The technical artifice is on full display. Pitches opens with an informative tour of his stage: the pedal he can press to make his voice boom, the flashlights he can wield to pick out visual details. But he loses nothing by sharing the secrets of his magic. With his body, his voice and occasionally his guitar, he tells the tale of a journey to a place beyond our world – and it’s mesmerising to witness just how he takes us there.

The mysterious nature of the eponymous Space Between is a key theme of the piece, and even by the end, there’s room for interpretation depending on your beliefs and worldview. This much, though, is clear: it’s a place of comforting familiarity but also horrific dislocation, and once you’ve found your way into it, it’s difficult to leave. Pitches’ fear and confusion as it warps and shifts around him is overwhelming to watch at times, as his tortured and twisting body throws harsh shadows on the bare unyielding wall.

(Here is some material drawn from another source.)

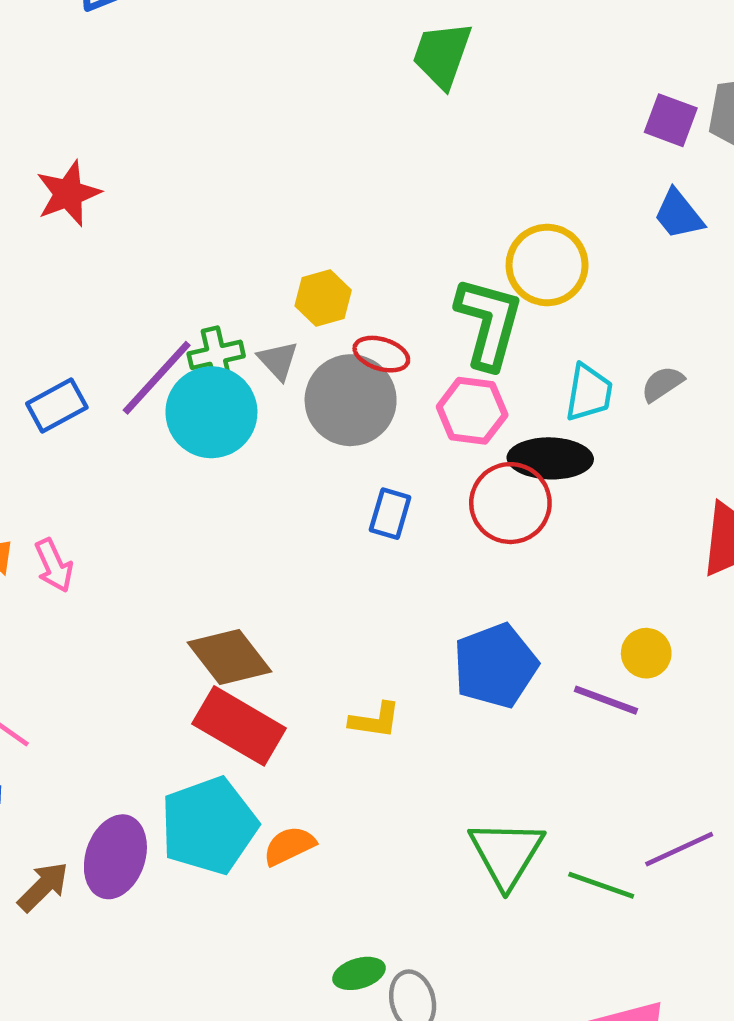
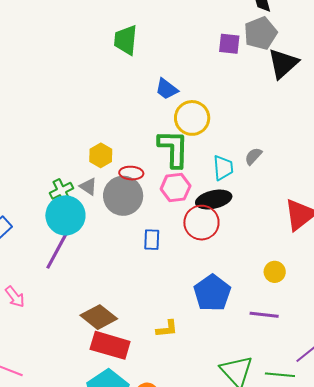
blue trapezoid: (679, 214) -> (167, 89), moved
purple line: (157, 378) -> (57, 250), moved
purple line: (606, 700) -> (264, 315), moved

Yet those same shadows, and that same physicality, bring a kind of peace later on – as we learn alongside him what force has brought him here, and what he needs to do to escape it. And it’s in quieter moments like that one that we see the final piece of the jigsaw: alongside his commanding presence and powerful singing voice, Pitches is a first-rate actor. You sense that from the introduction, when his voice suddenly catches, and the mood switches in an instant from anticipation to distress.

This is a show that takes some unpicking, and the surreal ambiance with its ambiguous storytelling won’t delight everyone. But there could be no stronger metaphor for the crooked path through grief, nor a better showcase for Pitches’ stunningly varied talents. Most importantly, as I know from the programme notes, it’s a beautiful valediction for two people he cares about – and a fortifying guide to a journey we almost all have to endure.